One question which remains to be addressed is Price’s approach to telling Basia’s story. In the introduction, the author writes about meeting Basia’s daughter Helen, and volunteering to undertake the ambitious project of writing about her mother’s life while “keeping her voice and portrayals authentic and the story accurate.” She also states that “some of the dialogue or a few details necessary for the narrative flow have been invented.” Yet, the book has no footnotes and doesn’t mention any written records that Price consulted—only Basia’s conversations with Price; they met when Basia was ninety years old.

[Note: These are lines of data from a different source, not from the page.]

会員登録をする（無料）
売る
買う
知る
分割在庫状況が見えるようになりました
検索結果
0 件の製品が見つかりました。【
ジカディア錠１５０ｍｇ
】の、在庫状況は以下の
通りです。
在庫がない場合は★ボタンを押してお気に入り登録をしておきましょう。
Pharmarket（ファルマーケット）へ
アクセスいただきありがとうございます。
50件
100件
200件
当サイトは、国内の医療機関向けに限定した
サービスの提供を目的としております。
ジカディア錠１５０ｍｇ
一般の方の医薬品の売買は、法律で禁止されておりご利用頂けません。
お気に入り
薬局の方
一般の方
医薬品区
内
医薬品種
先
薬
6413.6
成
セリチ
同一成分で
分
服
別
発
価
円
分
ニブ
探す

Understanding that memory is imperfect and inaccuracies are inevitable, several passages in the book seem to be anachronisms—such as frequent use of the phrase tikkun olam as a modern reference to social action instead of its traditional, legal meaning. Similarly, it seems likely that a scene in which Basia and a friend discuss rumors that the Nazis were persecuting homosexuals and people with disabilities was included in order to educate modern readers. To suggest that this book is in some sense a work of historical fiction does not compromise its essential honesty or validity. Understanding more about how Price combined Basia’s own memories with historical research and with her own literary talent would only enrich the reader’s experience of this moving work.
Claiming My Place is recommended for readers 14 and older. It offers an excellent opportunity to discuss the ways in which we reconstruct and remember the past.